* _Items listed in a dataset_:

>>>>>

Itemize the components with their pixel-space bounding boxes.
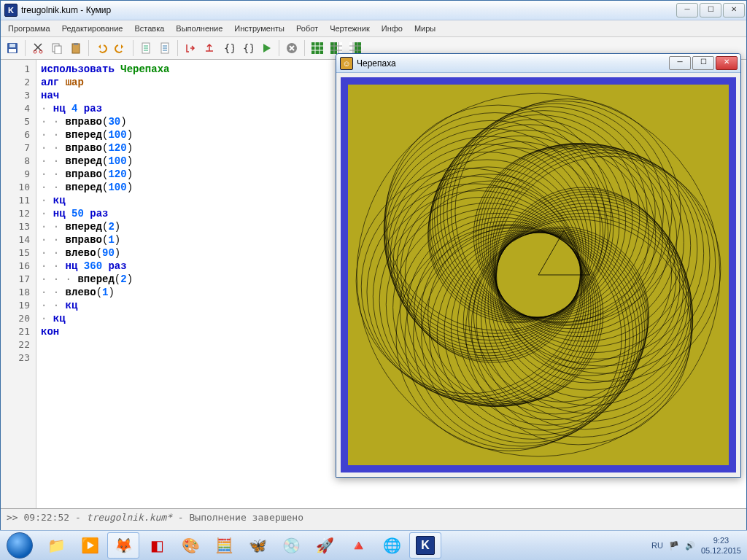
step-over-icon[interactable] xyxy=(201,39,218,57)
menu-tools[interactable]: Инструменты xyxy=(228,22,290,35)
task-paint[interactable]: 🎨 xyxy=(174,532,206,559)
task-disc[interactable]: 💿 xyxy=(275,532,307,559)
braces1-icon[interactable]: {} xyxy=(220,39,237,57)
svg-rect-14 xyxy=(311,42,323,54)
turtle-title: Черепаха xyxy=(357,58,668,69)
svg-rect-6 xyxy=(55,46,61,54)
svg-text:{}: {} xyxy=(224,42,234,54)
task-media[interactable]: ▶️ xyxy=(74,532,106,559)
line-gutter: 1234567891011121314151617181920212223 xyxy=(1,60,36,508)
menu-drawer[interactable]: Чертежник xyxy=(324,22,376,35)
paste-icon[interactable] xyxy=(67,39,85,57)
menu-run[interactable]: Выполнение xyxy=(170,22,228,35)
svg-point-59 xyxy=(397,174,581,359)
grid1-icon[interactable] xyxy=(309,39,326,57)
close-button[interactable]: ✕ xyxy=(723,3,745,18)
app-icon: K xyxy=(4,4,18,17)
svg-point-83 xyxy=(479,144,663,329)
task-chrome[interactable]: 🌐 xyxy=(376,532,408,559)
tray-flag-icon[interactable]: 🏴 xyxy=(669,541,679,551)
task-calc[interactable]: 🧮 xyxy=(208,532,240,559)
redo-icon[interactable] xyxy=(112,39,129,57)
task-explorer[interactable]: 📁 xyxy=(40,532,72,559)
turtle-titlebar[interactable]: ☺ Черепаха ─ ☐ ✕ xyxy=(336,54,740,73)
window-title: treugolnik.kum - Кумир xyxy=(21,5,676,15)
svg-rect-2 xyxy=(9,44,15,47)
svg-point-23 xyxy=(495,192,680,376)
menu-robot[interactable]: Робот xyxy=(290,22,324,35)
copy-icon[interactable] xyxy=(48,39,66,57)
menu-worlds[interactable]: Миры xyxy=(409,22,441,35)
svg-point-47 xyxy=(414,221,599,405)
doc1-icon[interactable] xyxy=(137,39,155,57)
task-kumir[interactable]: K xyxy=(409,532,441,559)
menu-info[interactable]: Инфо xyxy=(376,22,409,35)
task-butterfly[interactable]: 🦋 xyxy=(241,532,274,559)
turtle-close-button[interactable]: ✕ xyxy=(716,56,738,70)
run-icon[interactable] xyxy=(258,39,275,57)
svg-rect-8 xyxy=(74,43,78,45)
task-red[interactable]: ◧ xyxy=(141,532,173,559)
undo-icon[interactable] xyxy=(93,39,110,57)
stop-icon[interactable] xyxy=(283,39,301,57)
menubar: Программа Редактирование Вставка Выполне… xyxy=(1,20,746,37)
turtle-maximize-button[interactable]: ☐ xyxy=(692,56,714,70)
turtle-icon: ☺ xyxy=(340,57,353,70)
braces2-icon[interactable]: {} xyxy=(239,39,256,57)
titlebar: K treugolnik.kum - Кумир ─ ☐ ✕ xyxy=(1,1,746,20)
menu-edit[interactable]: Редактирование xyxy=(56,22,129,35)
turtle-canvas xyxy=(348,85,729,465)
tray[interactable]: RU 🏴 🔊 9:2305.12.2015 xyxy=(646,535,747,556)
save-icon[interactable] xyxy=(4,39,21,57)
svg-rect-1 xyxy=(9,49,16,52)
task-firefox[interactable]: 🦊 xyxy=(107,532,139,559)
maximize-button[interactable]: ☐ xyxy=(700,3,721,18)
menu-insert[interactable]: Вставка xyxy=(128,22,170,35)
minimize-button[interactable]: ─ xyxy=(676,3,698,18)
tray-lang[interactable]: RU xyxy=(651,541,663,550)
taskbar: 📁 ▶️ 🦊 ◧ 🎨 🧮 🦋 💿 🚀 🔺 🌐 K RU 🏴 🔊 9:2305.1… xyxy=(0,530,747,560)
task-triangle[interactable]: 🔺 xyxy=(342,532,374,559)
tray-sound-icon[interactable]: 🔊 xyxy=(685,541,695,551)
svg-text:{}: {} xyxy=(243,42,253,54)
tray-clock[interactable]: 9:2305.12.2015 xyxy=(701,535,741,556)
step-in-icon[interactable] xyxy=(182,39,199,57)
turtle-window[interactable]: ☺ Черепаха ─ ☐ ✕ xyxy=(336,53,741,478)
doc2-icon[interactable] xyxy=(156,39,174,57)
svg-rect-18 xyxy=(349,42,355,54)
start-button[interactable] xyxy=(0,531,39,560)
svg-rect-16 xyxy=(337,42,342,54)
cut-icon[interactable] xyxy=(29,39,47,57)
turtle-minimize-button[interactable]: ─ xyxy=(669,56,691,70)
menu-program[interactable]: Программа xyxy=(2,22,56,35)
task-rocket[interactable]: 🚀 xyxy=(309,532,341,559)
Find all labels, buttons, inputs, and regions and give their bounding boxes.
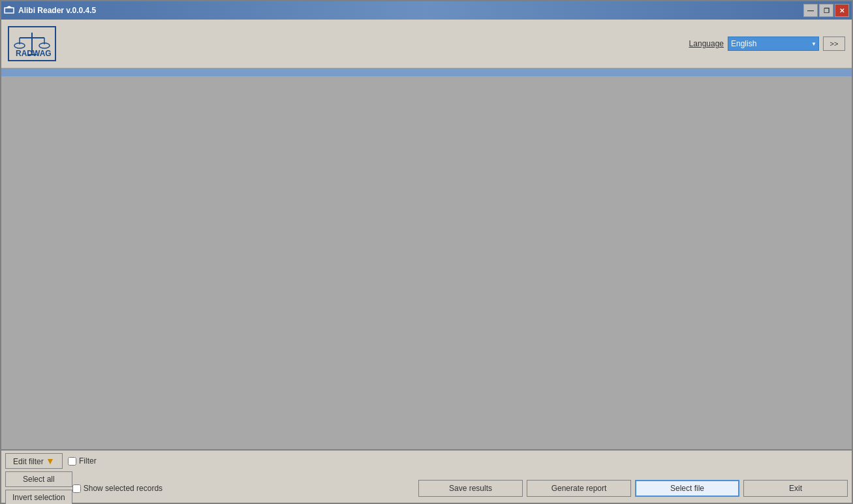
logo-area: RADWAG — [8, 26, 56, 61]
app-icon — [4, 5, 14, 16]
blue-separator-bar — [1, 68, 852, 76]
invert-selection-button[interactable]: Invert selection — [5, 490, 72, 504]
svg-marker-1 — [5, 6, 13, 8]
minimize-button[interactable]: — — [803, 4, 818, 17]
bottom-row-top: Edit filter ▼ Filter — [5, 453, 848, 469]
exit-button[interactable]: Exit — [743, 480, 848, 497]
language-select-wrapper[interactable]: English — [728, 37, 819, 51]
select-file-button[interactable]: Select file — [635, 480, 739, 497]
restore-button[interactable]: ❐ — [819, 4, 833, 17]
filter-label-text: Filter — [79, 456, 97, 466]
language-label: Language — [689, 39, 724, 48]
show-selected-checkbox-label[interactable]: Show selected records — [72, 484, 163, 493]
svg-rect-0 — [5, 8, 14, 13]
save-results-button[interactable]: Save results — [418, 480, 523, 497]
header-bar: RADWAG Language English >> — [1, 20, 852, 68]
select-all-button[interactable]: Select all — [5, 471, 72, 487]
show-selected-text: Show selected records — [84, 484, 163, 493]
main-content-area — [1, 76, 852, 449]
logo-box: RADWAG — [8, 26, 56, 61]
filter-checkbox[interactable] — [68, 457, 76, 466]
title-bar-left: Alibi Reader v.0.0.4.5 — [4, 5, 96, 16]
edit-filter-button[interactable]: Edit filter ▼ — [5, 453, 63, 469]
show-selected-checkbox[interactable] — [72, 484, 81, 493]
filter-icon: ▼ — [46, 456, 55, 466]
title-bar-buttons: — ❐ ✕ — [803, 4, 849, 17]
show-selected-area: Show selected records — [72, 484, 163, 493]
close-button[interactable]: ✕ — [835, 4, 849, 17]
title-bar: Alibi Reader v.0.0.4.5 — ❐ ✕ — [1, 1, 852, 20]
radwag-logo: RADWAG — [13, 30, 51, 57]
svg-text:RADWAG: RADWAG — [16, 49, 51, 57]
main-action-buttons: Save results Generate report Select file… — [418, 480, 848, 497]
bottom-row-main: Select all Invert selection Show selecte… — [5, 471, 848, 504]
main-window: Alibi Reader v.0.0.4.5 — ❐ ✕ — [0, 0, 853, 504]
bottom-bar: Edit filter ▼ Filter Select all Invert s… — [1, 449, 852, 503]
generate-report-button[interactable]: Generate report — [527, 480, 631, 497]
language-area: Language English >> — [689, 37, 845, 51]
nav-forward-button[interactable]: >> — [823, 37, 845, 51]
language-select[interactable]: English — [728, 37, 819, 51]
left-button-group: Select all Invert selection — [5, 471, 72, 504]
window-title: Alibi Reader v.0.0.4.5 — [18, 6, 96, 15]
filter-checkbox-label[interactable]: Filter — [68, 456, 97, 466]
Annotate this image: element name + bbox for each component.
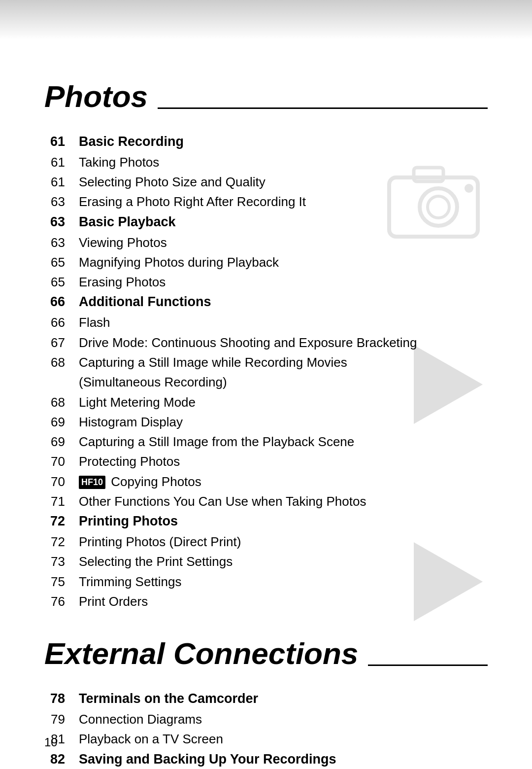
toc-item: 79 Connection Diagrams [44, 709, 488, 729]
basic-recording-page: 61 [44, 132, 79, 152]
printing-photos-heading: 72 Printing Photos [44, 511, 488, 532]
page-num: 69 [44, 412, 79, 432]
page-num: 71 [44, 491, 79, 511]
entry-text: Printing Photos (Direct Print) [79, 532, 488, 552]
entry-text: Viewing Photos [79, 233, 488, 252]
page-num: 69 [44, 432, 79, 452]
entry-text: Trimming Settings [79, 572, 488, 592]
page-num: 63 [44, 233, 79, 252]
external-connections-section-heading: External Connections [44, 636, 488, 671]
entry-text: Print Orders [79, 592, 488, 611]
toc-item: 63 Viewing Photos [44, 233, 488, 252]
entry-text: Magnifying Photos during Playback [79, 252, 488, 272]
basic-playback-heading: 63 Basic Playback [44, 212, 488, 233]
toc-item-simultaneous: (Simultaneous Recording) [44, 372, 488, 392]
entry-text: Light Metering Mode [79, 392, 488, 412]
toc-item: 68 Capturing a Still Image while Recordi… [44, 352, 488, 372]
entry-text: Drive Mode: Continuous Shooting and Expo… [79, 333, 488, 352]
photos-title: Photos [44, 79, 148, 114]
entry-text: Playback on a TV Screen [79, 729, 488, 749]
additional-functions-heading: 66 Additional Functions [44, 292, 488, 313]
entry-text: Capturing a Still Image from the Playbac… [79, 432, 488, 452]
page-num: 66 [44, 313, 79, 332]
toc-item: 67 Drive Mode: Continuous Shooting and E… [44, 333, 488, 352]
entry-text: Erasing Photos [79, 272, 488, 292]
toc-item: 65 Erasing Photos [44, 272, 488, 292]
toc-item: 81 Playback on a TV Screen [44, 729, 488, 749]
page-num: 70 [44, 452, 79, 471]
toc-item-hf10: 70 HF10 Copying Photos [44, 472, 488, 491]
external-connections-divider [368, 664, 488, 666]
entry-text: Flash [79, 313, 488, 332]
photos-toc: 61 Basic Recording 61 Taking Photos 61 S… [44, 132, 488, 611]
toc-item: 61 Taking Photos [44, 152, 488, 172]
toc-item: 76 Print Orders [44, 592, 488, 611]
page-num: 70 [44, 472, 79, 491]
basic-playback-label: Basic Playback [79, 212, 488, 233]
page-num: 76 [44, 592, 79, 611]
saving-page: 82 [44, 749, 79, 769]
page-num: 75 [44, 572, 79, 592]
toc-item: 65 Magnifying Photos during Playback [44, 252, 488, 272]
toc-item: 71 Other Functions You Can Use when Taki… [44, 491, 488, 511]
entry-text: Histogram Display [79, 412, 488, 432]
toc-item: 75 Trimming Settings [44, 572, 488, 592]
basic-recording-label: Basic Recording [79, 132, 488, 152]
terminals-heading: 78 Terminals on the Camcorder [44, 689, 488, 709]
basic-recording-heading: 61 Basic Recording [44, 132, 488, 152]
terminals-label: Terminals on the Camcorder [79, 689, 488, 709]
toc-item: 68 Light Metering Mode [44, 392, 488, 412]
entry-text: Erasing a Photo Right After Recording It [79, 192, 488, 211]
toc-item: 69 Histogram Display [44, 412, 488, 432]
page-num: 67 [44, 333, 79, 352]
entry-text: Connection Diagrams [79, 709, 488, 729]
entry-text-hf10: HF10 Copying Photos [79, 472, 488, 491]
entry-text: Other Functions You Can Use when Taking … [79, 491, 488, 511]
entry-text: Selecting Photo Size and Quality [79, 172, 488, 192]
photos-section-heading: Photos [44, 79, 488, 114]
basic-playback-page: 63 [44, 212, 79, 233]
entry-text: Taking Photos [79, 152, 488, 172]
page-num: 65 [44, 272, 79, 292]
toc-item: 73 Selecting the Print Settings [44, 552, 488, 571]
hf10-badge: HF10 [79, 476, 105, 489]
toc-item: 69 Capturing a Still Image from the Play… [44, 432, 488, 452]
page-footer: 10 [44, 735, 58, 749]
page-num: 65 [44, 252, 79, 272]
entry-text: (Simultaneous Recording) [79, 372, 488, 392]
page-num: 63 [44, 192, 79, 211]
toc-item: 72 Printing Photos (Direct Print) [44, 532, 488, 552]
entry-text: Protecting Photos [79, 452, 488, 471]
saving-label: Saving and Backing Up Your Recordings [79, 749, 488, 769]
external-connections-toc: 78 Terminals on the Camcorder 79 Connect… [44, 689, 488, 769]
page-num: 61 [44, 152, 79, 172]
toc-item: 63 Erasing a Photo Right After Recording… [44, 192, 488, 211]
saving-heading: 82 Saving and Backing Up Your Recordings [44, 749, 488, 769]
additional-functions-label: Additional Functions [79, 292, 488, 313]
toc-item: 66 Flash [44, 313, 488, 332]
page-num: 79 [44, 709, 79, 729]
page-num: 72 [44, 532, 79, 552]
additional-functions-page: 66 [44, 292, 79, 313]
toc-item: 70 Protecting Photos [44, 452, 488, 471]
page-num: 61 [44, 172, 79, 192]
external-connections-title: External Connections [44, 636, 358, 671]
page-number: 10 [44, 735, 58, 749]
page-num: 73 [44, 552, 79, 571]
page-gradient [0, 0, 532, 39]
photos-divider [158, 107, 488, 109]
entry-text: Capturing a Still Image while Recording … [79, 352, 488, 372]
terminals-page: 78 [44, 689, 79, 709]
page-num: 68 [44, 392, 79, 412]
entry-text: Selecting the Print Settings [79, 552, 488, 571]
page-num: 68 [44, 352, 79, 372]
printing-photos-label: Printing Photos [79, 511, 488, 532]
toc-item: 61 Selecting Photo Size and Quality [44, 172, 488, 192]
printing-photos-page: 72 [44, 511, 79, 532]
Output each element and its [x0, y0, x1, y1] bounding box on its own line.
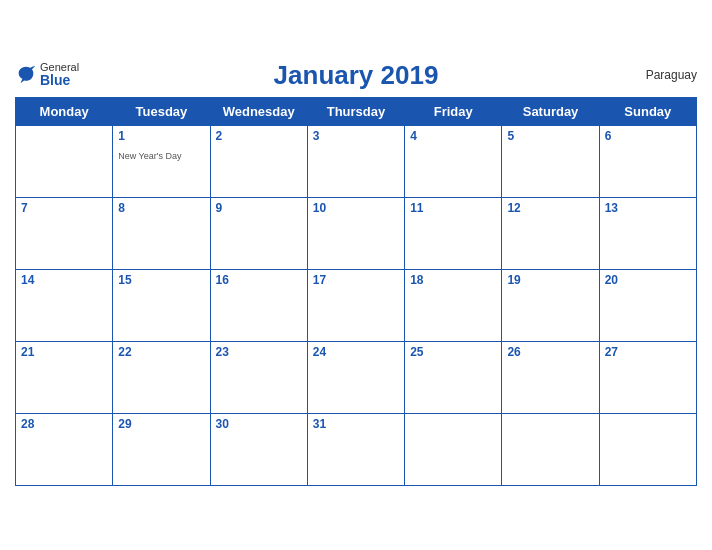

<<<<<

* _Required action_: Report the number of lines in the records that include the string "Diagrams", and write no other words.

* _Expected answer_: 2